CUMEDIAE was honored to attend the seminar on EU-China Cultural Diplomacy and Cultural Trade, held on December 7, 2016 at the College of Europe in Bruges (Belgium). In their speeches, representatives from China and the European Union pointed out the key role played by digital modern technologies in deepening cultural relations between the Old Continent and the Asian country, as well as the increasing number of co-productions and joint cultural projects carried out by both actors.
On this occasion, CUMEDIAE was well represented by its Chairman and CEO, Ignasi Guardans, who shared his ideas on the future of cultural relations between the EU and China, two actors that are currently “intertwined and connected by thousands of bridges at many levels”. Under the title ‘Peacocks, Dragons, Watercolors and Beyond: Cultural Trade and Exchanges EU-China’, Guardans highlighted, among other things, the importance of copyright when dealing with cultural exchanges and the need to protect and empower cultural heritage at all costs. “Our societies are heavily influenced by hundreds of cultures, and this is one of the reasons why our DNA is also a mixture of tons of cultures”, Guardans stated.
In order to give the maximum visibility to the seminar, CUMEDIAE used social media tools to synthesize and publish the speakers’ speeches and interventions, highlighting the importance of collaborations between the European Union and China in terms of cultural exchange and diplomacy. Twitter continues to be CUMEDIAE’S most successful and effective tool to engage with its audience thanks to its interactive, global nature and its capacity to bring together an unlimited number of organizations and individuals interested in the arts and culture.
Defining cultural trade in a globalized world
“Our experience has shown us that cultural products trade promotes cultural diplomacy in many different ways”, General Director of Shanghai Tengyuan Import&Export Company Han Huifang stated at the seminar, using her own company as an example of how globalization in cultural economy is making economic interests, cultural interests and diplomacy interests more closely. But what does cultural trade really mean? How do artistic exchanges work today?

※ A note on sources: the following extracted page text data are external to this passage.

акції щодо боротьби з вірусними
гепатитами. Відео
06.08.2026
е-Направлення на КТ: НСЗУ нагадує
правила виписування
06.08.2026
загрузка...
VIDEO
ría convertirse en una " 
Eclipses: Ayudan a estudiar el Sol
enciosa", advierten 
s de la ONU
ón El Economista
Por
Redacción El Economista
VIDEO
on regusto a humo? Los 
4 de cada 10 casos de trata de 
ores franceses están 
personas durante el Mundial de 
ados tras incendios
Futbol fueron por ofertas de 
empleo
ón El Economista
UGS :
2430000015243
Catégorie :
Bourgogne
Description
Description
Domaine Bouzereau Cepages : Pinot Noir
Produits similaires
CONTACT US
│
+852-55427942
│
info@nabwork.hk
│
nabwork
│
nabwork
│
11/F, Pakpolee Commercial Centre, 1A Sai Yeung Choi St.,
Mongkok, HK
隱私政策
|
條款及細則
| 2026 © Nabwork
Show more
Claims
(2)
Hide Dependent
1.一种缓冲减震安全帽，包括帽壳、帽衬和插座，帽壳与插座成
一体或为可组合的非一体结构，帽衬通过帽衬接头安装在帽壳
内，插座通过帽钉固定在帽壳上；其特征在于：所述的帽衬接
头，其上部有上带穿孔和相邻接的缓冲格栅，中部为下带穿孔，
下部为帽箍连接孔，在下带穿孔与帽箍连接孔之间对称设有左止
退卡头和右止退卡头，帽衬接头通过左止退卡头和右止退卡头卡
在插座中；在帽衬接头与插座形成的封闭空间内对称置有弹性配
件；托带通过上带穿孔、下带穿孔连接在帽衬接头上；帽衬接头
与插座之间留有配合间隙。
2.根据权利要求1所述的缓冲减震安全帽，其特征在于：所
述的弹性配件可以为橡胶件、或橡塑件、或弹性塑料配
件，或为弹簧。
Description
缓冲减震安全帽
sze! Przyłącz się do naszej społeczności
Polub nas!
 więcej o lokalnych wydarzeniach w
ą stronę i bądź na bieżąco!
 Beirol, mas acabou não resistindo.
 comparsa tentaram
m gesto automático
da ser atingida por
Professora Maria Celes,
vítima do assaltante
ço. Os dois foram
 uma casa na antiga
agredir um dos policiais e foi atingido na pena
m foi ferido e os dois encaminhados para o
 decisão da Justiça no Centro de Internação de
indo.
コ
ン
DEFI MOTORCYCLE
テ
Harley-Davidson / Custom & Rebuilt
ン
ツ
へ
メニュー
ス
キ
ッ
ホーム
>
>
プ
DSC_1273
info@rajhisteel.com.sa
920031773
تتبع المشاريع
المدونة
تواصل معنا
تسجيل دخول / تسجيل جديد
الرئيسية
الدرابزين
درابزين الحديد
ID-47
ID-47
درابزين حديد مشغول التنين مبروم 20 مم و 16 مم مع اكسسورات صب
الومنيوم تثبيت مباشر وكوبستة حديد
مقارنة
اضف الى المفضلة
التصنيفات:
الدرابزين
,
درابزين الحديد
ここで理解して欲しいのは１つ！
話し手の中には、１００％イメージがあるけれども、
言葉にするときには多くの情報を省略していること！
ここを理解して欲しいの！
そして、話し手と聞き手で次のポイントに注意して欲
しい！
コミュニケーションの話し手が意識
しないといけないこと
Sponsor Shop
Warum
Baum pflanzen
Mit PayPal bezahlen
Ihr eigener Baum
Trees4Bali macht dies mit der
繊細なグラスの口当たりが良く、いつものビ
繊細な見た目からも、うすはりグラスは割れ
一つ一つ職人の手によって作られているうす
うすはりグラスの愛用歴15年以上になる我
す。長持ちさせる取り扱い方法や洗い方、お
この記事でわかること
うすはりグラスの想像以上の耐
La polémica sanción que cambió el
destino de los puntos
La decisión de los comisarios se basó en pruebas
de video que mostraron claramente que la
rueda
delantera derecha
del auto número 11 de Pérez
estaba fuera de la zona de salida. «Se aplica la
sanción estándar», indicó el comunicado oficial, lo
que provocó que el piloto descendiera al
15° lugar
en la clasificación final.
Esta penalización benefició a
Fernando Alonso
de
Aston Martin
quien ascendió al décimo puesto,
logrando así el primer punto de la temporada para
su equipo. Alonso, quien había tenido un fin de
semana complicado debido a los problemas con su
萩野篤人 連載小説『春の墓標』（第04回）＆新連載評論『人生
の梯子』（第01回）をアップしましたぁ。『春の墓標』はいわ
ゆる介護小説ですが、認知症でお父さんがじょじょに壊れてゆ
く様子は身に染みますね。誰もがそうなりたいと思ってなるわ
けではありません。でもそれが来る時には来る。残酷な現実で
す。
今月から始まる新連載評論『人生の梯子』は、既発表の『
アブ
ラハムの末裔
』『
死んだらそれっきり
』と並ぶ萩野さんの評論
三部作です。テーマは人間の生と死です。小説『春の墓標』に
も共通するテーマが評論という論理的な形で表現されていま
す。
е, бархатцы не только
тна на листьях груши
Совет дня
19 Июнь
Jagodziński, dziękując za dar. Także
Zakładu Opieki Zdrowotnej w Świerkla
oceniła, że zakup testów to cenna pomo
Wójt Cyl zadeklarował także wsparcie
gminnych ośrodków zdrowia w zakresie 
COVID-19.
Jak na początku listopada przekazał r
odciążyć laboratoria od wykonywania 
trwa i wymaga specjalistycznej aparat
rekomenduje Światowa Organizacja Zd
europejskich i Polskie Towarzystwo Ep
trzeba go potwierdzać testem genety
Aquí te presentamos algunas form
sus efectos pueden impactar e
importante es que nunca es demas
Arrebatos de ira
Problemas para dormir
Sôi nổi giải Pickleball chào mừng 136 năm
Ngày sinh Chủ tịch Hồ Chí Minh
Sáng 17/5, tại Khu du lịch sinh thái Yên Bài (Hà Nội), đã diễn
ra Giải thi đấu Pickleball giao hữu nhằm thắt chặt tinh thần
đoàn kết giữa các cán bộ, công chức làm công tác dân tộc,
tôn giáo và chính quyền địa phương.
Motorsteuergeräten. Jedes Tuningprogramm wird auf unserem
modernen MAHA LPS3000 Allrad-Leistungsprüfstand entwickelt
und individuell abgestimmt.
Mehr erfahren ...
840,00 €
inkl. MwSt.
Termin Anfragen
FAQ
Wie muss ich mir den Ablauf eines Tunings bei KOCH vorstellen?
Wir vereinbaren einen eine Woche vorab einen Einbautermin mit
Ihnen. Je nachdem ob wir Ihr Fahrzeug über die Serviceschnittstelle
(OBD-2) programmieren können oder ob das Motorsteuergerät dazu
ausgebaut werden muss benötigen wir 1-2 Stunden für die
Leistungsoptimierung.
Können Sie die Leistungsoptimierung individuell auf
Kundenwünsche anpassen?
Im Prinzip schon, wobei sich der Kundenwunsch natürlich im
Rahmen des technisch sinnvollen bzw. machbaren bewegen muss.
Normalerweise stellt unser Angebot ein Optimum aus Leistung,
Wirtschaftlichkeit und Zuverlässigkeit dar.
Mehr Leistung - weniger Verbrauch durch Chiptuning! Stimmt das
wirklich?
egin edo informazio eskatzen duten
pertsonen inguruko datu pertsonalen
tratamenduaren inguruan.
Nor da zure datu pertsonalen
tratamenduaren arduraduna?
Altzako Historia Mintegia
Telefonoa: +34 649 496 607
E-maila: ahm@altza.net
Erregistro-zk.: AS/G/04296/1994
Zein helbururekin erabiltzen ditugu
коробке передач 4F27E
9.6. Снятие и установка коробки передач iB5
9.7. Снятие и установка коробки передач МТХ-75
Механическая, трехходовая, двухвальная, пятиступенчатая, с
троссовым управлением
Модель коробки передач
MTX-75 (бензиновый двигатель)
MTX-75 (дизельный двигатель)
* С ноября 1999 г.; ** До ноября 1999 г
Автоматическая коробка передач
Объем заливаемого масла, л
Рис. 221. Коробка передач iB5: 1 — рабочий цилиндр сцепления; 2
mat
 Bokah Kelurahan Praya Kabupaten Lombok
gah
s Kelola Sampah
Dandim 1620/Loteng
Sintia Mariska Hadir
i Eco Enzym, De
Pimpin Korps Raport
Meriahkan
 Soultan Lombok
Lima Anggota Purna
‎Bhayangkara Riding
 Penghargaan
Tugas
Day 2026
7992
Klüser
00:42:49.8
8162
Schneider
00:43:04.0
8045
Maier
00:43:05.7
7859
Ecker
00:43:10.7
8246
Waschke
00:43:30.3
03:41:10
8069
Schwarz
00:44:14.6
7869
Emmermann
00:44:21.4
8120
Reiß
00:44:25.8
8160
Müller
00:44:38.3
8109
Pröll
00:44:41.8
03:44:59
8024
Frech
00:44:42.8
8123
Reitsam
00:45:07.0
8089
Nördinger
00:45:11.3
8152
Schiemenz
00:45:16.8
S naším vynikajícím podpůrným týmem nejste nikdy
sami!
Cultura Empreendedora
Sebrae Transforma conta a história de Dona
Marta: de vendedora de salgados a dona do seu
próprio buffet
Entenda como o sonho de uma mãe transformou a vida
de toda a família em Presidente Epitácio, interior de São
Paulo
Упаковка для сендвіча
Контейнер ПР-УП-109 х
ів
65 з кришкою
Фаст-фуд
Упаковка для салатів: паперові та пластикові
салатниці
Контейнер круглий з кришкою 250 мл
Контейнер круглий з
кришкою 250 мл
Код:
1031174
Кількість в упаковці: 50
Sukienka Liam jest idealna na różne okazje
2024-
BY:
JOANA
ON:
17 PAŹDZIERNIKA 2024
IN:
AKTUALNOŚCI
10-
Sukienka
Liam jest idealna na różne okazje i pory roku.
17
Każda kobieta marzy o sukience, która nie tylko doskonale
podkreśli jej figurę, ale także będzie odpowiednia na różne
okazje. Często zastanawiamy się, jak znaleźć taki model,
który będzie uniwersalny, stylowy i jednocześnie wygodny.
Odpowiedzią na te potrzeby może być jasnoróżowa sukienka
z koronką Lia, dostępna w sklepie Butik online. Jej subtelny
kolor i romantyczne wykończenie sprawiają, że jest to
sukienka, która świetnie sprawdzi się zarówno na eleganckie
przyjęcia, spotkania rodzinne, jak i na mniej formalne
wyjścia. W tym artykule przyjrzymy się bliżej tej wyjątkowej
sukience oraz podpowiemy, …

As some of the speakers suggested, cultural trade, as a form of trade in an open market economy, transforms its spiritual interests into material benefits so that cultural transmission and consumption can be guided by fair market transactions, minimizing unnecessary cultural anxiety and resistance, and being more efficient to achieve the relevant interest targets. In this line, the benefits promoted by the cultural trade are a kind of multi-benefit synthesis, which is open outside and introverted inside. It focuses not only on the short-term interest, which can get effect instantly, but more concerns about the long-term interest, which runs more silently.